→ **Work to be completed**: The reply should reproduce every line of the data below word for word, minus any images.

[Stored items]
=======

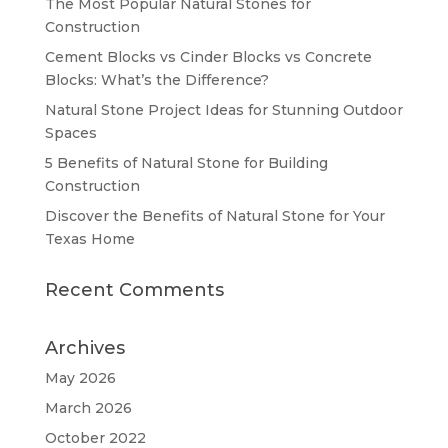
The Most Popular Natural Stones for
Construction
Cement Blocks vs Cinder Blocks vs Concrete
Blocks: What’s the Difference?
Natural Stone Project Ideas for Stunning Outdoor
Spaces
5 Benefits of Natural Stone for Building
Construction
Discover the Benefits of Natural Stone for Your
Texas Home
Recent Comments
Archives
May 2026
March 2026
October 2022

=======

→ **Task output**:
The Most Popular Natural Stones for
Construction
Cement Blocks vs Cinder Blocks vs Concrete
Blocks: What’s the Difference?
Natural Stone Project Ideas for Stunning Outdoor
Spaces
5 Benefits of Natural Stone for Building
Construction
Discover the Benefits of Natural Stone for Your
Texas Home
Recent Comments
Archives
May 2026
March 2026
October 2022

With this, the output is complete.